Data excerpts:

▬▬▬

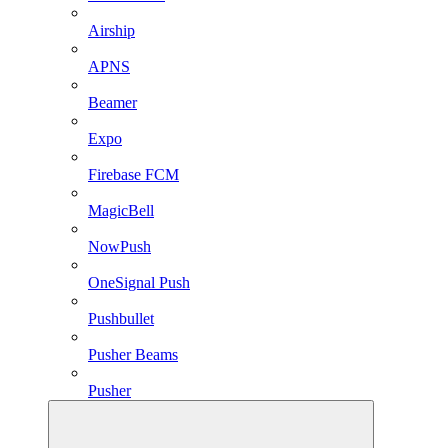
Airship
APNS
Beamer
Expo
Firebase FCM
MagicBell
NowPush
OneSignal Push
Pushbullet
Pusher Beams
Pusher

▬▬▬

Reproduce all of the data exactly, omitting each picture it holds.

Airship
APNS
Beamer
Expo
Firebase FCM
MagicBell
NowPush
OneSignal Push
Pushbullet
Pusher Beams
Pusher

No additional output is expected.